Fiction | Novel | Adult | Published in 2005

Plot Summary

Set during the Sudanese civil war of the 1990s, this novel follows a cast of aid workers, pilots, missionaries, and mercenaries whose idealism and ambition draw them into moral compromises with devastating consequences. The story is framed by Fitzhugh Martin, a mixed-race Kenyan managing an independent relief airline in Lokichokio, a remote Kenyan town near the Sudan border that serves as headquarters for international aid operations. Interviewed by a journalist years after the events he describes, Fitzhugh reflects on two Americans he once knew, Douglas and Quinette, whose faith in their own goodness blinded them to the treacherous moral currents of Africa.

Fitzhugh, a former professional soccer player turned UN relief worker, loses his job after leaking information about the UN's practice of destroying surplus food while the Turkana, a pastoral people living nearby, go hungry. Through his friend, the Irish missionary priest Malachy Delaney, he is recruited by John Barrett, a defrocked Catholic priest running International People's Aid (IPA), a Canadian nonprofit planning aid deliveries to Sudan's Nuba mountains. There he meets Douglas Braithwaite, an American pilot who has founded Knight Air Services, and Lady Diana Briggs, a wealthy Anglo-Kenyan philanthropist funding IPA's work.
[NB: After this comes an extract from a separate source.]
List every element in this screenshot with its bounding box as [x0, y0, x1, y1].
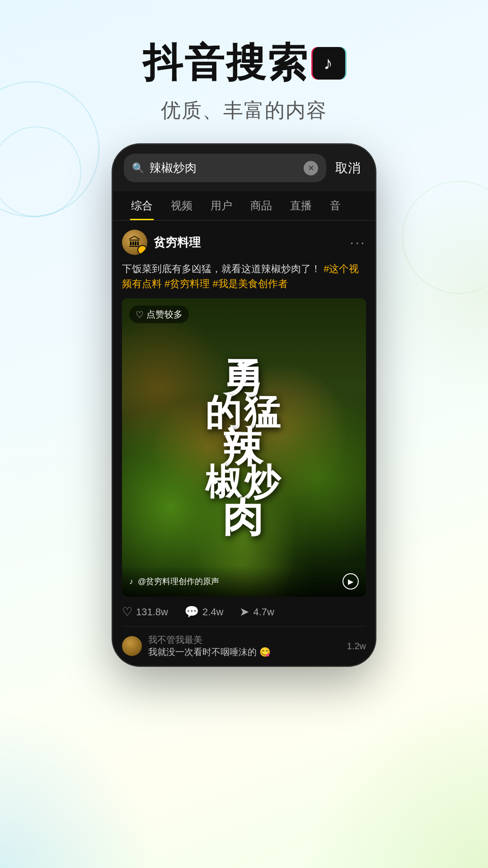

Douglas's charisma and conviction that "a few people can make a big difference" convince Fitzhugh to join a trek into the Nuba, where the Khartoum government has been bombing villages, inciting Arab militia raids, and herding survivors into internment camps. They meet Lieutenant Colonel Michael Goraende, the Sudanese People's Liberation Army (SPLA) commander in the region. A dignified former officer, Michael deserted the Sudanese army rather than convert to Islam and now envisions the settlement of New Tourom as the seed of a new, unified Nuban society. Fitzhugh conducts a needs assessment, concluding the Nubans lack almost everything, and Knight Air begins flying aid into the mountains.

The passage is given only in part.